Tim Bowditch
Have you ever wanted to keep goats—or wondered what it would be like to be one? Many urban farmers have the first desire—too keep backyard dairy goats—but if you can’t say you’ve ever wanted to actually be one, I’ve never had that thought either. However, Thomas Thwaites, a conceptual designer out of England, has. After commissioning prosthetics for his legs and arms, Thwaites lived with a herd of goats in the Swiss Alps for three days, Motherboard reports.
In preparation, Thwaites spoke with goat-behavior experts and watched the dissection of a goat. His goal was to cross the Swiss Alps.
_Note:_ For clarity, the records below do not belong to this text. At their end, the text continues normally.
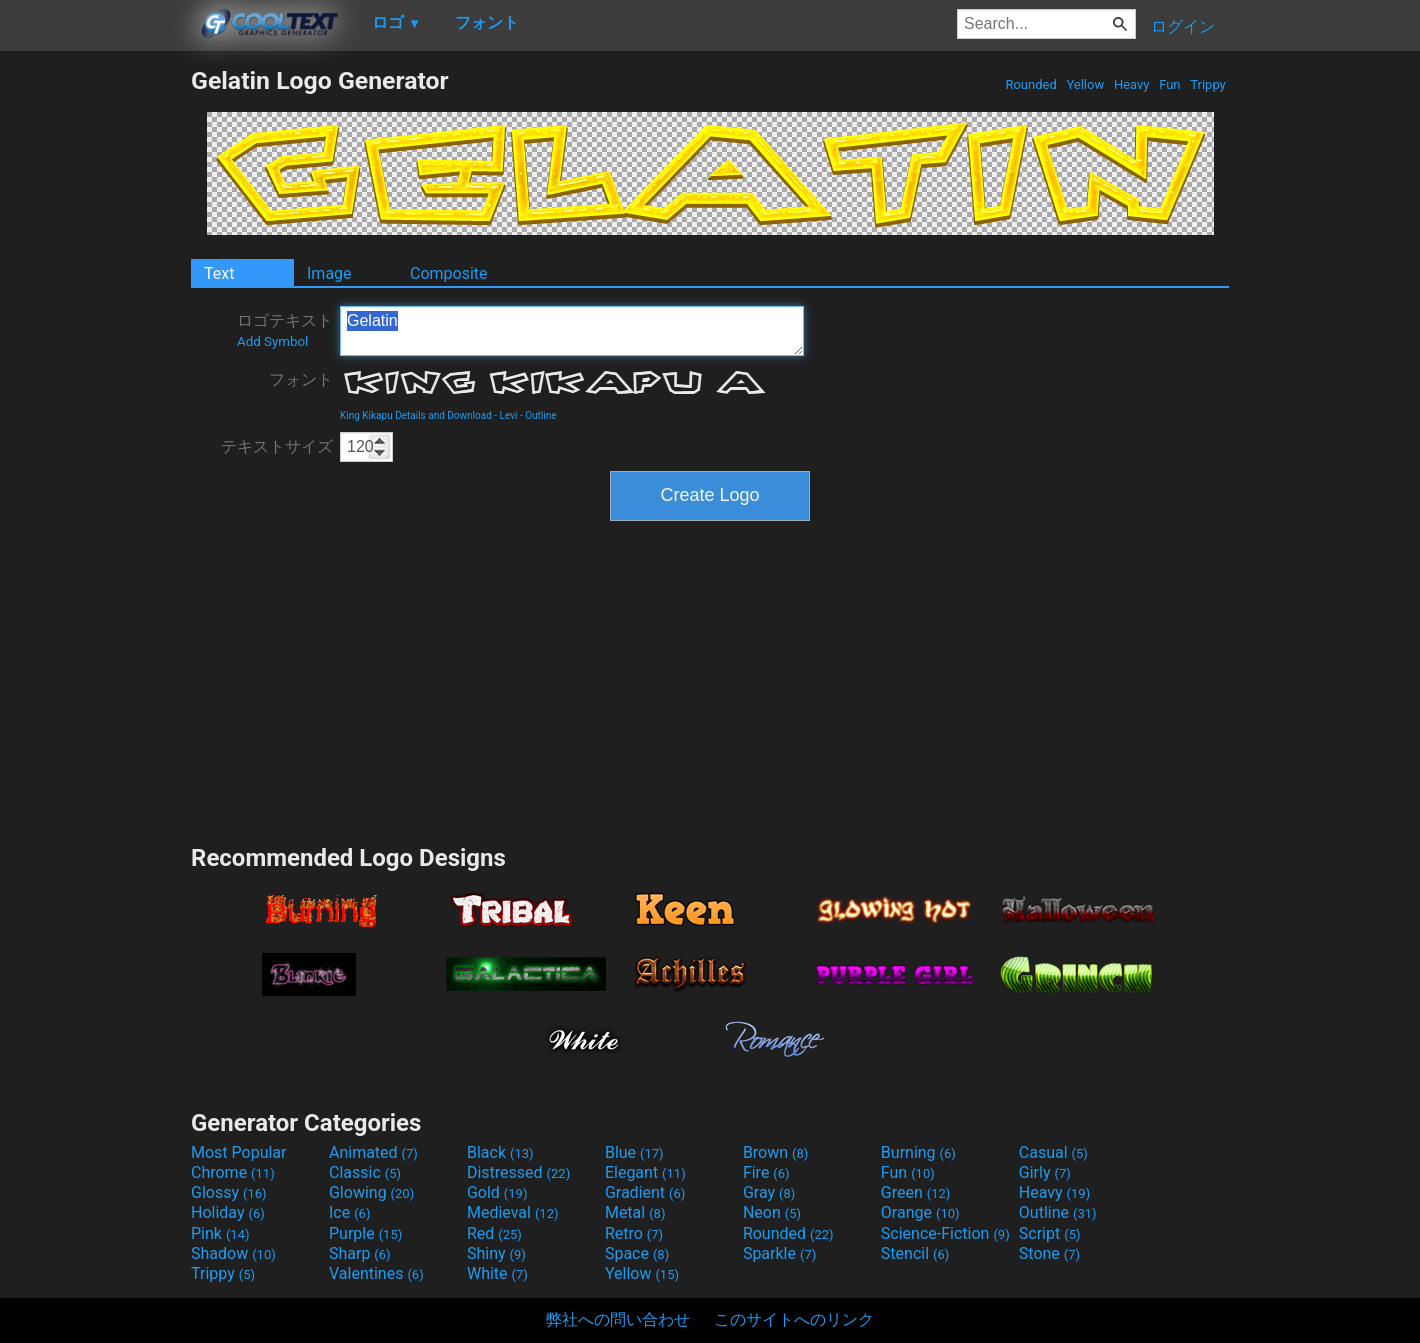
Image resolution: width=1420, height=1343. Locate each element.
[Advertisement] (95, 366)
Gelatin (572, 331)
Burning (918, 1152)
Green (916, 1192)
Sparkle (779, 1253)
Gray (769, 1192)
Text (219, 273)
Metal (635, 1212)
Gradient (645, 1192)
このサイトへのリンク (794, 1319)
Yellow (1085, 84)
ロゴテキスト (285, 330)
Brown (775, 1152)
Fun (1170, 84)
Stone (1049, 1253)
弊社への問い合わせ (618, 1319)
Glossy (229, 1192)
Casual (1053, 1152)
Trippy (1208, 84)
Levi (509, 415)
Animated (373, 1152)
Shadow (233, 1253)
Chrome (233, 1172)
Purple (365, 1233)
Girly (1045, 1172)
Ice (349, 1212)
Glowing (371, 1192)
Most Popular (239, 1152)
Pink (220, 1233)
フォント (301, 379)
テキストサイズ (277, 446)
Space (637, 1253)
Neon (772, 1212)
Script (1050, 1233)
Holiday (228, 1212)
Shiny (496, 1253)
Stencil (915, 1253)
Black (500, 1152)
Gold (497, 1192)
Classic (365, 1172)
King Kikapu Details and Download (416, 415)
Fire (766, 1172)
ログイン (1183, 26)
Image (329, 273)
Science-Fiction (945, 1233)
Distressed (518, 1172)
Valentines (376, 1273)
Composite (449, 273)
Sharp (360, 1253)
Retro (634, 1233)
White (497, 1273)
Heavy (1132, 84)
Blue (634, 1152)
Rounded (1031, 84)
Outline (540, 415)
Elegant (645, 1172)
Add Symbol (272, 341)
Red (494, 1233)
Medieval (513, 1212)
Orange (920, 1212)
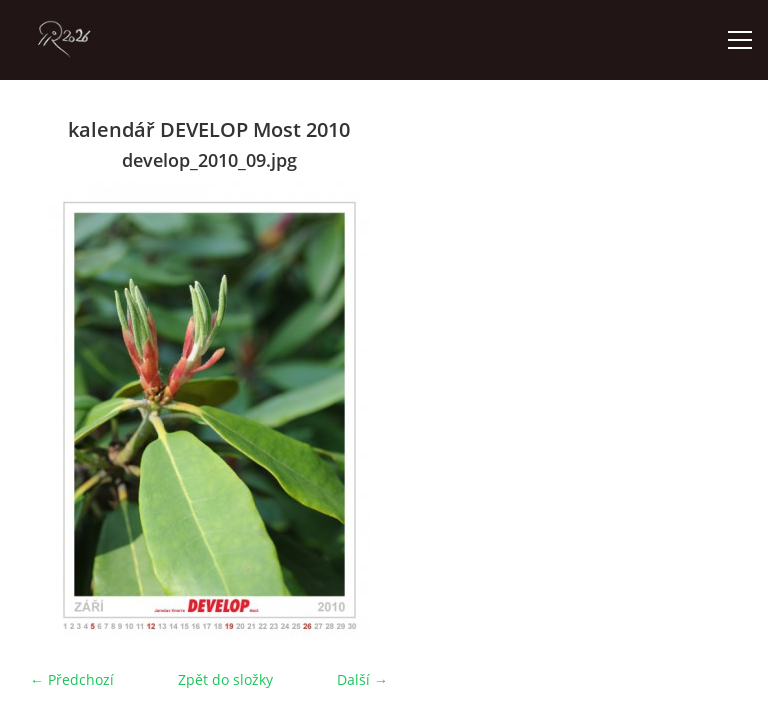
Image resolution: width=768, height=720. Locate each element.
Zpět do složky (225, 679)
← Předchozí (72, 679)
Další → (362, 679)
No matter how much he prepared, though, he wasn’t entirely ready for the actual experience, especially because he didn’t have time to get used to the prosthetics before his September 2014 journey as a goat.
“I was able to keep up for maybe a kilometer or so on this migration down the side of this kind of rocky mountain, and then they just left me in the dust,” Thwaites told Motherboard. “So I spent the rest of the day trying to catch up to them. And eventually I found them again, and it was quite nice, in the actual soft grassy pasture bit. But actually heading down the mountain was petrifying. Because if I fell I didn’t have any hands to stop me from hitting a rock.”
Thwaites was unable to sleep outside with the goats due to weather and had a difficult time convincing the animals that he was one of them.
“I found myself at nearly the highest point on the hill of the whole herd of goats, and there was this moment where I looked and noticed that all the other goats had stopped chewing and were looking at me,” he told Motherboard. “I hadn’t been scared at all before, but I suddenly became aware of their quite sharp and pointed horns. A particular goat that I’d been hanging out with a lot seemed to have defused the situation. I might just be making human stories in my brain, but that’s what it seemed to me.”
Thwaites also spent three days living as a goat outside of the herd. His book detailing the experience is tentatively called GoatMan: How I Took a Holiday from Being Human (Princeton Architectural Press, 2016) and is due to come out in the spring.